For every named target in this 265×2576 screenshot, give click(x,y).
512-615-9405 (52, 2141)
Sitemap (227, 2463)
____
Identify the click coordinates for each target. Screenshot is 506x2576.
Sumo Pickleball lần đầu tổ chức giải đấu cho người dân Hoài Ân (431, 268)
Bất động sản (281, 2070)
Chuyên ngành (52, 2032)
____
• [Problem]
Only the lines above from the line with "For every named" to the line with "Sitemap (227, 2463)", those two lines included, should be reproduced exactly.

• [Solution for this task]
For every named target in this 265×2576 screenshot, give click(x,y).
512-615-9405 (52, 2141)
Sitemap (227, 2463)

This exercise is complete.